Quand on me demande pourquoi je ne suis pas pour "l'école à la maison", c'est aussi pour ça. Parce que l'école ça ne sert pas qu'à apprendre à écrire et à compter, ça sert aussi à apprendre à faire avec ceux qui ne sont "pas comme nous" c'est à dire le reste de l'humanité. L'école, c'est aussi l'école de la vie, où tu vas te faire ta propre vie sans le regard de papa et maman, où tu vas partager des trucs fort, mais aussi rencontrer la violence, l'injustice, le mépris.

Alors quand au premier petit venu, qui ne sait pas se faire des copains autrement que par la violence ou l'extrême promiscuité, est exclu, non pas par les enfants mais pas les adultes ça me fout en rogne. On peut bien ensuite crier au loup, quand un jeune de 17 ans se fait tuer par balle dans une cité de Marseille mais, qui lui a tendu la main à 3 ans? 

La violence, n'arrive pas comme ça par hasard. La violence arrive par différents facteurs: l'inattention parentale, le manque de cadre, mais aussi la stigmatisation et la mise à l'écart.
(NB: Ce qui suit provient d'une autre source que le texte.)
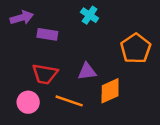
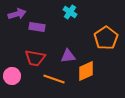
pink circle: (28, 102) -> (12, 76), moved

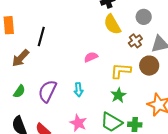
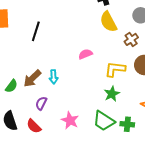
brown arrow: (21, 58) -> (32, 78), moved
cyan arrow: (78, 90) -> (54, 77), moved
purple semicircle: (47, 91) -> (41, 103), moved, size x0.6

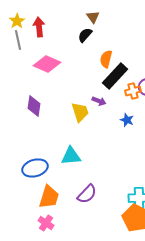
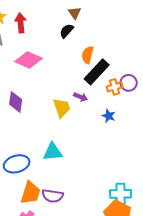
purple semicircle: (87, 194) -> (53, 196), moved, turned 55

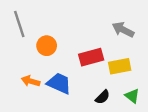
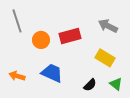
red rectangle: (91, 57) -> (70, 36), moved
yellow rectangle: (120, 66) -> (105, 58), turned 42
orange arrow: (31, 81) -> (17, 76), moved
Oui, on est tous responsable des ces deux gamins qui mettent le bronx, parce qu'on fait des messes basses devant l'école et on regarde de travers, et on dit à nos enfant, "ne l'approche pas...". Et je reste persuadée que si petit on apprenait à nos enfant à se réunir pour dire à ces enfants "On joue avec vous si vous arretez", en leur expliquant la solidarité et l'importance de la parole, on en sauverait pas mal des gamins.

Mais l'année prochaine, dans la classe d'Eloïse, il y a un départ en école privé. Parce que "ces enfants là c'est plus possible" dixit les parents....

Liberté, Egalité, Fraternité. C'est aussi à nous qu'il advient de faire respecter cette maxime.

Et c'est un pavé tout brouillon mais un pavé quand même!